#2724 THROMBO-INFLAMMATORY BIOMARKERS OF CARDIORENAL SYNDROME IN PATIENTS UNDERGOING MAINTENANCE HEMODIALYSIS IN END STAGE RENAL DISEASE

Cardiovascular disease is a highly common complication in patients with end stage renal disease (ESRD) on maintenance hemodialysis. In the ESRD patient population, cardiovascular mortality is 20 times higher compared to the general population. The strong relationship of both illnesses can be explained through cardiorenal syndrome (CRS). CRS encompasses a spectrum of disorders involving both the heart and kidneys in which acute or chronic dysfunction in one organ may induce similar effect in the other organ. The diagnosis, prognosis and risk stratification of CRS is poorly understood. Current literature reveals that inflammation and thrombosis are integral to CRS development and key cardiac and renal biomarkers are elevated in CRS patients. Hence, this study aims to demonstrate that thrombo-inflammatory biomarkers and laboratory parameters give a telling narrative of ESRD progression to CRS.

Plasma samples were collected from 95 ESRD patients which were recruited with an approved IRB protocol at Loyola University Medical Center hemodialysis unit. Normal human plasma (NHP) was obtained from a commercial source (George King Biomedical, Overland Park, KS). Thrombo-inflammatory biomarkers, including Annexin V, MPO, Troponin, L-FABP, VEGF, D-dimer, TNF-alpha, IL-6, CRP, eNOS, Nitrotyrosine, MDA, NEFA, NO, vWF and MCP-1 were measured using commercially available ELISA methods. Cardiovascular comorbidities and laboratory parameters were obtained from EPIC chart analysis. Results were then statistically analyzed using GraphPad Prism v.9; the results were compiled into mean ± SEM, percent change comparison to NHP, analyzed for significance.

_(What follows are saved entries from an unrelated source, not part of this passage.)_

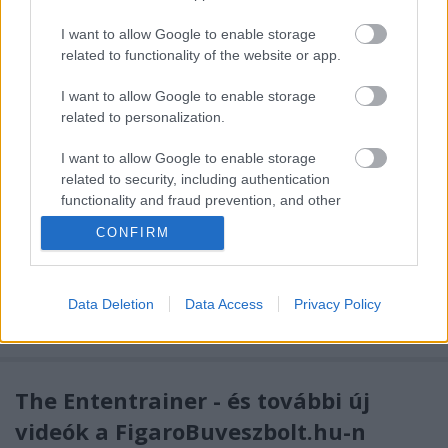
belefutottam a következő problémába: Keresek egy
megvenni vágyott kelléket a neten. Megtalálom egy
I want to allow Google to enable storage
cég weboldalán. Beteszem a kosárba, checkout és
related to functionality of the website or app.
elkezdem kitölteni az adataimat. Majd…
I want to allow Google to enable storage
related to personalization.
Interjú Dr. Szabó G. Gáborral a
Katolikus rádióban
I want to allow Google to enable storage
related to security, including authentication
Kelle Botond
•
2008. április 29.
4
functionality and fraud prevention, and other
user protection.
CONFIRM
A Katolikus Rádió Ösvény című műsorának múlt
csütörtökön délután Dr. Szabó G. Gábor
kártyabűvész volt a vendége. Aki lemaradt volna, az
Data Deletion
Data Access
Privacy Policy
adást meghallgathatja itt (a beszélgetés a 2. percnél
kezdődik):…
The Ententrainer - és további új
videók a FigaroBuveszbolt.hu-n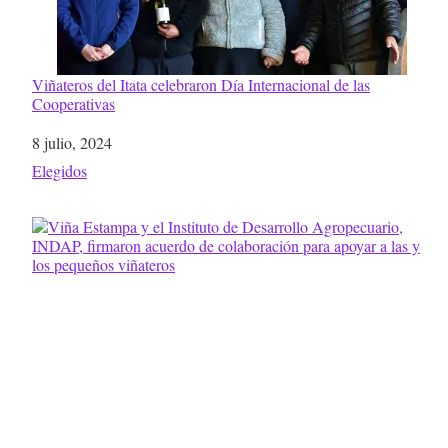
Viñateros del Itata celebraron Día Internacional de las
Cooperativas
Fecha
8 julio, 2024
Respecto a
Elegidos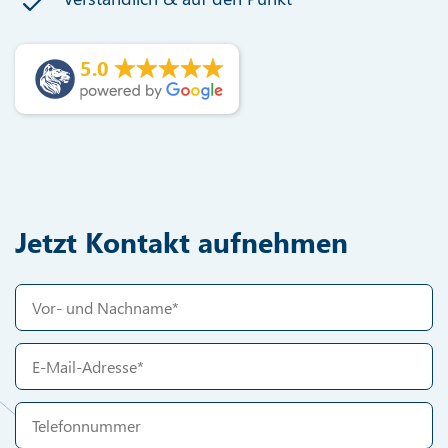
5.0
Jetzt Kontakt aufnehmen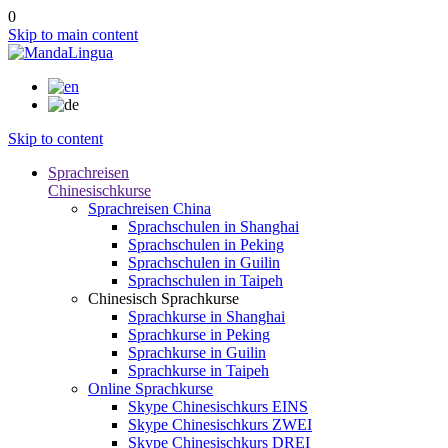
0
Skip to main content
Skip to content
Sprachreisen
Chinesischkurse
Sprachreisen China
Sprachschulen in Shanghai
Sprachschulen in Peking
Sprachschulen in Guilin
Sprachschulen in Taipeh
Chinesisch Sprachkurse
Sprachkurse in Shanghai
Sprachkurse in Peking
Sprachkurse in Guilin
Sprachkurse in Taipeh
Online Sprachkurse
Skype Chinesischkurs EINS
Skype Chinesischkurs ZWEI
Skype Chinesischkurs DREI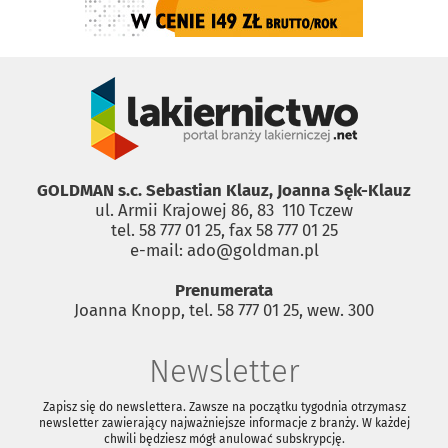
GOLDMAN s.c. Sebastian Klauz, Joanna Sęk-Klauz
ul. Armii Krajowej 86, 83 ­ 110 Tczew
tel. 58 777 01 25, fax 58 777 01 25
e-mail: ado@goldman.pl
Prenumerata
Joanna Knopp, tel. 58 777 01 25, wew. 300
Newsletter
Zapisz się do newslettera. Zawsze na początku tygodnia otrzymasz
newsletter zawierający najważniejsze informacje z branży. W każdej
chwili będziesz mógł anulować subskrypcję.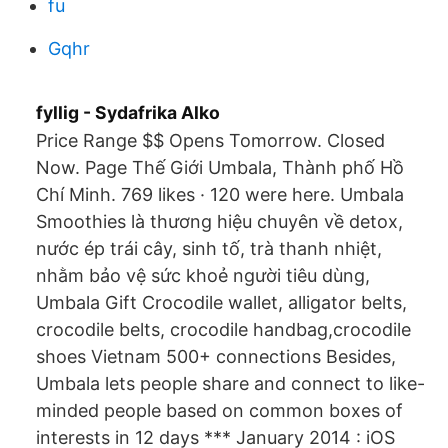
fu
Gqhr
fyllig - Sydafrika Alko
Price Range $$ Opens Tomorrow. Closed
Now. Page Thế Giới Umbala, Thành phố Hồ
Chí Minh. 769 likes · 120 were here. Umbala
Smoothies là thương hiệu chuyên về detox,
nước ép trái cây, sinh tố, trà thanh nhiệt,
nhằm bảo vệ sức khoẻ người tiêu dùng,
Umbala Gift Crocodile wallet, alligator belts,
crocodile belts, crocodile handbag,crocodile
shoes Vietnam 500+ connections Besides,
Umbala lets people share and connect to like-
minded people based on common boxes of
interests in 12 days *** January 2014 : iOS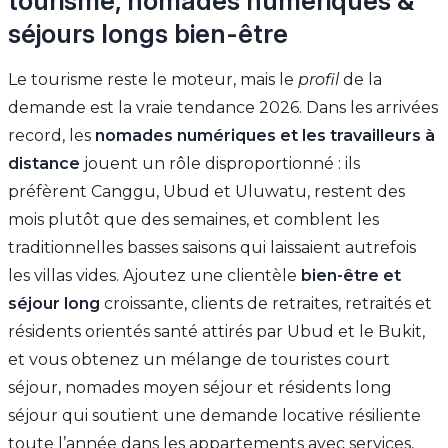
tourisme, nomades numériques &
séjours longs bien-être
Le tourisme reste le moteur, mais le
profil
de la
demande est la vraie tendance 2026. Dans les arrivées
record, les
nomades numériques et les travailleurs à
distance
jouent un rôle disproportionné : ils
préfèrent Canggu, Ubud et Uluwatu, restent des
mois plutôt que des semaines, et comblent les
traditionnelles basses saisons qui laissaient autrefois
les villas vides. Ajoutez une clientèle
bien-être et
séjour long
croissante, clients de retraites, retraités et
résidents orientés santé attirés par Ubud et le Bukit,
et vous obtenez un mélange de touristes court
séjour, nomades moyen séjour et résidents long
séjour qui soutient une demande locative résiliente
toute l’année dans les appartements avec services,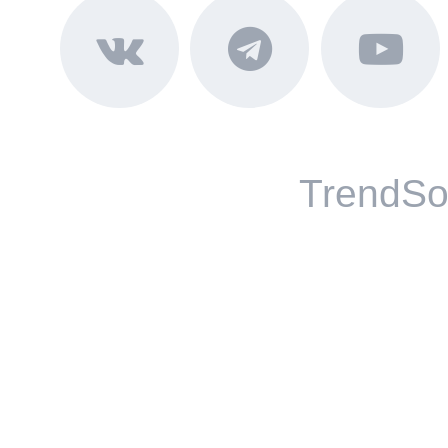
TrendSo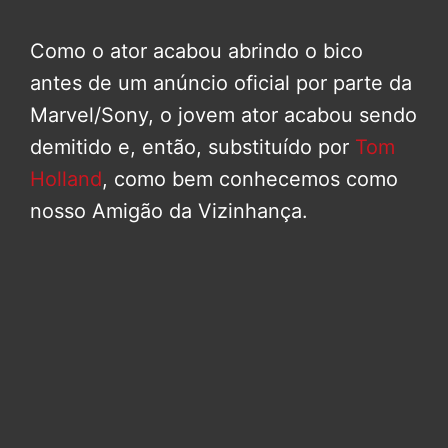
Como o ator acabou abrindo o bico
antes de um anúncio oficial por parte da
Marvel/Sony, o jovem ator acabou sendo
demitido e, então, substituído por
Tom
Holland
, como bem conhecemos como
nosso Amigão da Vizinhança.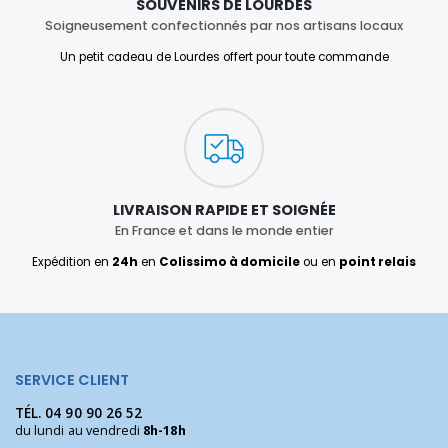
SOUVENIRS DE LOURDES
Soigneusement confectionnés par nos artisans locaux
Un petit cadeau de Lourdes offert pour toute commande
LIVRAISON RAPIDE ET SOIGNÉE
En France et dans le monde entier
Expédition en
24h
en
Colissimo à domicile
ou en
point relais
SERVICE CLIENT
TÉL.
04 90 90 26 52
du lundi au vendredi
8h-18h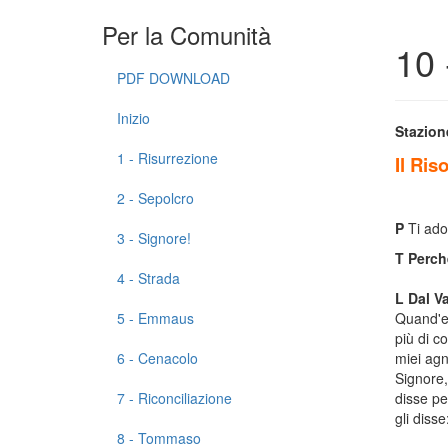
Per la Comunità
10 
PDF DOWNLOAD
Inizio
Stazion
1 - Risurrezione
Il Ris
2 - Sepolcro
P
Ti ado
3 - Signore!
T
Perché
4 - Strada
L
Dal V
5 - Emmaus
Quand'eb
più di co
6 - Cenacolo
miei agn
Signore, 
7 - Riconciliazione
disse pe
gli disse
8 - Tommaso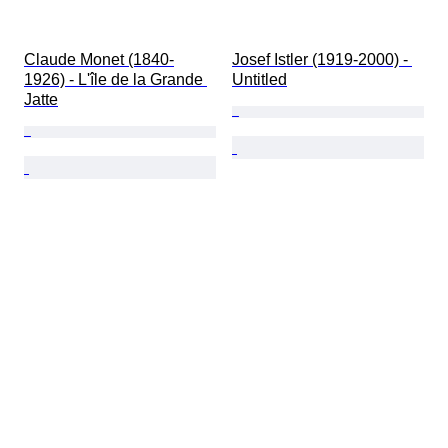
Claude Monet (1840-
Josef Istler (1919-2000) - 
1926) - L'île de la Grande 
Untitled
Jatte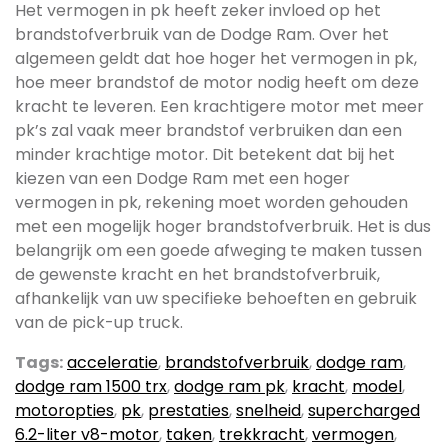
Het vermogen in pk heeft zeker invloed op het
brandstofverbruik van de Dodge Ram. Over het
algemeen geldt dat hoe hoger het vermogen in pk,
hoe meer brandstof de motor nodig heeft om deze
kracht te leveren. Een krachtigere motor met meer
pk’s zal vaak meer brandstof verbruiken dan een
minder krachtige motor. Dit betekent dat bij het
kiezen van een Dodge Ram met een hoger
vermogen in pk, rekening moet worden gehouden
met een mogelijk hoger brandstofverbruik. Het is dus
belangrijk om een goede afweging te maken tussen
de gewenste kracht en het brandstofverbruik,
afhankelijk van uw specifieke behoeften en gebruik
van de pick-up truck.
Tags:
acceleratie
,
brandstofverbruik
,
dodge ram
,
dodge ram 1500 trx
,
dodge ram pk
,
kracht
,
model
,
motoropties
,
pk
,
prestaties
,
snelheid
,
supercharged
6.2-liter v8-motor
,
taken
,
trekkracht
,
vermogen
,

Several cardiovascular comorbidities were seen in the 95 ESRD patient samples including AF (22%), PAD (29%), HF (24%), CAD (22%), DVT (15%), COPD (6.5%), and PE (5.3%). Overall, 25% of the ESRD patients have CRS. Laboratory parameters, ferratin (521.99 ±289.33) and PTH (442.91 ± 1.50) were elevated in ESRD patients. Most of the thrombo-inflammatory CRS biomarkers were elevated in ESRD patients. Biomarkers including Annexin V (ESRD 7.57 ± 5.24, 23.64% vs. 6.125 ± 8.29, p< 0.001), L-FABP (106599.43 ± 176728.97, 1983% vs. 5116.33 ± 1767.88, p<0.0001), D-dimer (ESRD 1447.01 ± 2103, 650.53% vs. 192.8 ± 212.9, p<0.0001), TNF-alpha (ESRD 2.52 ± 1.06, 35.87% vs. 1.85 ± 1.20, p<0.0001), IL-6 (ESRD 5.211 ± 10.36, 317.21% vs. 1.25 ± 1.24, p <0.0001), CRP (ESRD 14.53 ± 14.11, 2214.43% vs. 0.63 ± 0.99, p< 0.0001), NO (ESRD 34.74 ± 19.74, 151.74% vs. 13.8 ± 5.60, p<0.0001), vWF (ESRD 200.7 ± 25.89, 183.03% vs. 70.91 ± 23.13 p< 0.0001) and MCP-1 (148.4 ± 56.09, 67.49% vs. 88.6 ± 27.25, p<0.0001) showed significant increase when compared to NHP.

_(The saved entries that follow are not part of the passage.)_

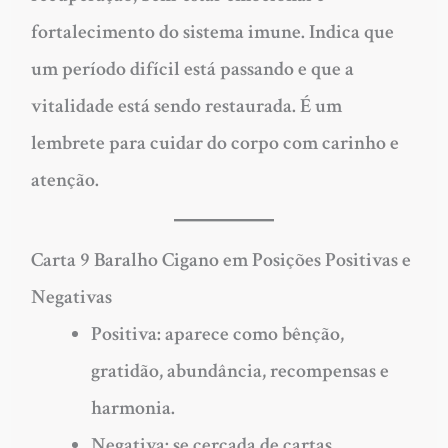
fortalecimento do sistema imune. Indica que
um período difícil está passando e que a
vitalidade está sendo restaurada. É um
lembrete para cuidar do corpo com carinho e
atenção.
Carta 9 Baralho Cigano em Posições Positivas e
Negativas
Positiva:
aparece como bênção,
gratidão, abundância, recompensas e
harmonia.
Negativa:
se cercada de cartas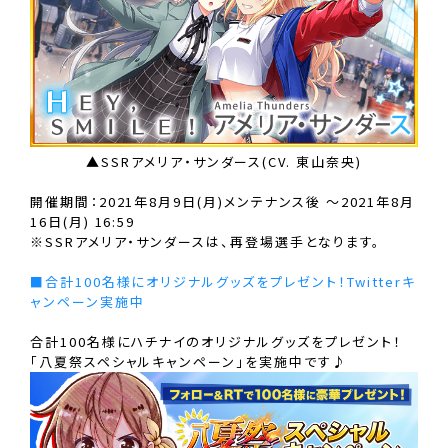
▲SSRアメリア・サンダース(CV. 東山奈央)
開催期間：2021年8月9日(月)メンテナンス後 〜2021年8月
16日(月) 16:59
※SSRアメリア・サンダースは、再登場選手となります。
■合計100名様にオリジナルグッズをプレゼント！Twitterキ
ャンペーン実施中
合計100名様にハチナイのオリジナルグッズをプレゼント！
「八夏祭スペシャルキャンペーン」を実施中です♪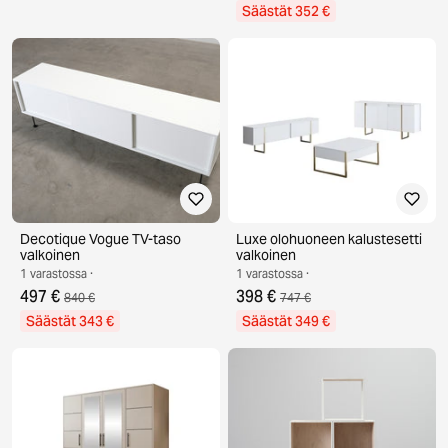
Säästät 352 €
Decotique Vogue TV-taso
Luxe olohuoneen kalustesetti
valkoinen
valkoinen
1 varastossa ·
1 varastossa ·
497 €
398 €
840 €
747 €
Säästät 343 €
Säästät 349 €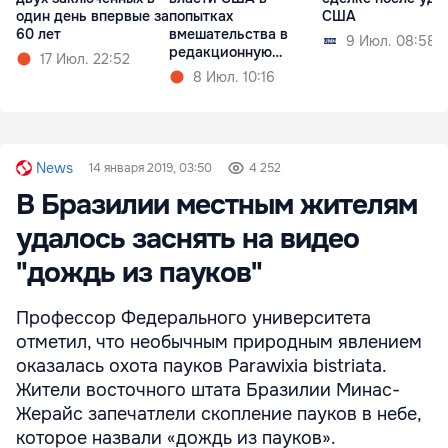
один день впервые за
попытках
США
60 лет
вмешательства в
9 Июл. 08:58
редакционную
17 Июл. 22:52
политику
8 Июл. 10:16
News
14 января 2019, 03:50
4 252
В Бразилии местным жителям
удалось заснять на видео
"дождь из пауков"
Профессор Федерального университета
отметил, что необычным природным явлением
оказалась охота пауков Parawixia bistriata.
Жители восточного штата Бразилии Минас-
Жерайс запечатлели скопление пауков в небе,
которое назвали «дождь из пауков».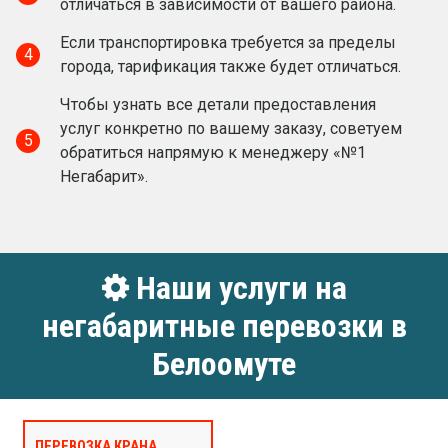
отличаться в зависимости от вашего района.
Если транспортировка требуется за пределы
4
города, тарификация также будет отличаться.
Чтобы узнать все детали предоставления
услуг конкретно по вашему заказу, советуем
5
обратиться напрямую к менеджеру «№1
Негабарит».
Наши услуги на
негабаритные перевозки в
Белоомуте
ПЕРЕВОЗКА КРАНА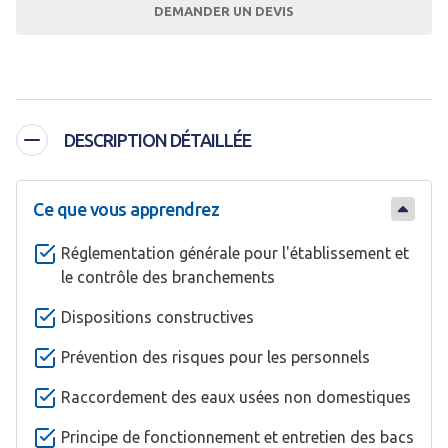
DEMANDER UN DEVIS
DESCRIPTION DÉTAILLÉE
Ce que vous apprendrez
Réglementation générale pour l'établissement et
le contrôle des branchements
Dispositions constructives
Prévention des risques pour les personnels
Raccordement des eaux usées non domestiques
Principe de fonctionnement et entretien des bacs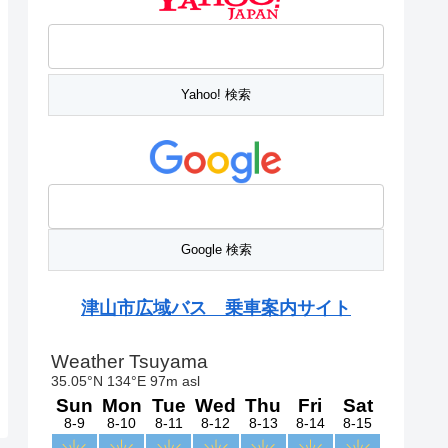
津山市広域バス 乗車案内サイト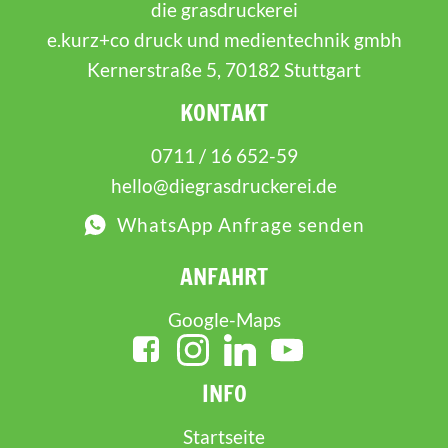
die grasdruckerei
e.kurz+co druck und medientechnik gmbh
Kernerstraße 5, 70182 Stuttgart
KONTAKT
0711 / 16 652-59
hello@diegrasdruckerei.de
WhatsApp Anfrage senden
ANFAHRT
Google-Maps
INFO
Startseite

This study suggests that thrombo-inflammatory biomarkers and laboratory parameters may be helpful in indicating CRS in ESRD patients. Ultimately, these biomarkers can now be readily used to correlate against other biomarker findings and studied further to determine their accuracy in prognosis and diagnosis of CRS.